Shader assisted particles

I’ve been messing about with the panda particles, it has some flaws, but it is actually better then I expected.
The particle panel is a very bad authoring tool in my opinion, but I’m already working on something easier to work with (and as an added bonus a save/load system that doesn’t use ‘exec’ to load :unamused: ).

I’ve written a shader that changes the texture, size and color of a particle based on the vertex color of that particle, and I’ve setup the particles system in such a way to change the color of the particle from black to white with the particle life - in other words I can change the texture, size and color of a particle over its life. The original system only allows you to have one size when the particle is spawn and another when it dies - its size changes from one to the other, you couldn’t have a particle that starts small, grows big and then shrinks again to a smaller size. But I’d like to have even more control.

Is there a way I could write different properties of a particle (mass, velocity, initial angle) into different vertex color channels (or custom vertex attributes)? Or some clever way to get this values somehow in a shader?

Yes. Just create a new vertex column holding the information you want.
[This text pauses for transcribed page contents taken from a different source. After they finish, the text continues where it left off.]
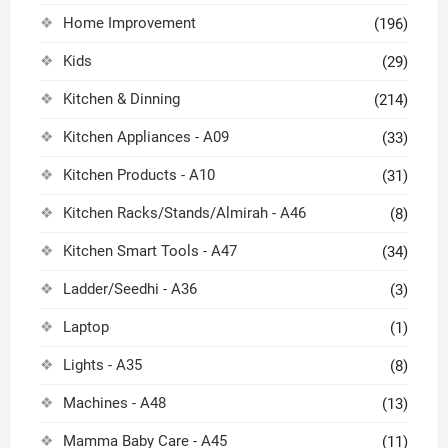
Home Improvement
(196)
Kids
(29)
Kitchen & Dinning
(214)
Kitchen Appliances - A09
(33)
Kitchen Products - A10
(31)
Kitchen Racks/Stands/Almirah - A46
(8)
Kitchen Smart Tools - A47
(34)
Ladder/Seedhi - A36
(3)
Laptop
(1)
Lights - A35
(8)
Machines - A48
(13)
Mamma Baby Care - A45
(11)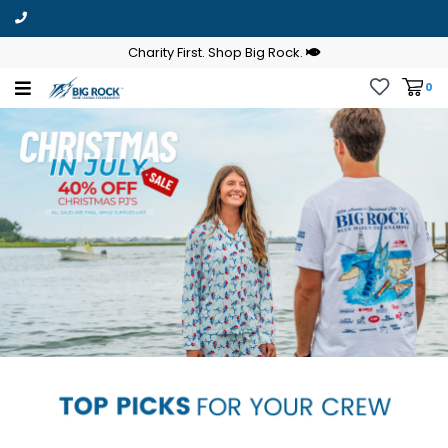
Charity First. Shop Big Rock.
0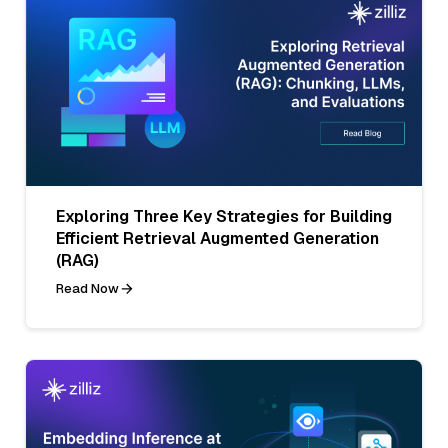
Exploring Three Key Strategies for Building
Efficient Retrieval Augmented Generation
(RAG)
Read Now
You can access it by declaring an input vector in the shader with the same type, size, and name, ie.

in vec3 something;

fetches whatever data is available for a vertex in a vertex column called “something”.
In 1.9, integer vectors (ivec, uvec) are also supported if you don’t want normalized data.

That’s the easy part, I know how to do that with a GeomVertexWriter/GeomVertexRewriter, or at least I think I know how to :wink:

But how do I get the particle system to write a custom vertex column for me?
If I have to rewrite the system in python, then I suspect that updating each particle position (or pulling the data I wanted in the first place from the physic engine just to push it to a shader) will be a bit slow.

It would be simple if the particle system would allow to change the color of a particle not only based on his ‘time to live’ but also based on its velocity and/or mass.
PointParticleRenderer has a PointParticleBlendType named PPBLENDVEL and I think ‘VEL’ is for velocity here, but I don’t see it changing the color of particles and I want to use SpriteParticleRenderer anyway, so that’s no help.

My goal was to make fire-like effects using just one system.
If I set the system to spawn particles with a variable initial speed, life and mass, and add some forces then I get some particles that are slow and go high (smoke), some that move fast and die fast near the emitter (flames) and some that shoot to the sides and fall down (sparks), but I have no way to give them different colors/textures.

Hmm… I’m not really familiar with these elements of Panda, so my thoughts may not be at all useful, but in case they are:

Could you perhaps have a single custom vertex column that specifies which other custom values should be present? For example, the bits of the x-value might be flags that specify whether mass is used to determine the texture, whether velocity is used to determine life-span, and so on.

So the question is whether it is possible to get the particle system to write things like age, lifespan, velocity, mass, etc. to vertex columns?

That wouldn’t be too difficult to add. I don’t think I’ll have time for this in the short term, but which things do you need, and which particle renderer are you using?

I think it’s too late to add this to the 1.9, but it can be (one of) the first item on the 1.9.1 wish list :wink:

I’m using the SpriteParticleRenderer, and I’m mostly interested in the particle initial mass and velocity (‘amplitude’) if the current age (time passed since the particle spawned) and lifespan would be available, then I’d have all I need without color hacks, and that makes 4 values to nicely pack into one 4 value vertex attribute.

A ‘life’ parameter where 0.0 is the particle birth and 1.0 is it’s death (age/lifespan) could also be ok, if that’s simpler to add then age and lifespan as separate values.

I think some interesting effects could be made based on the current speed or direction of movement, but I can’t say I have a specific use for that.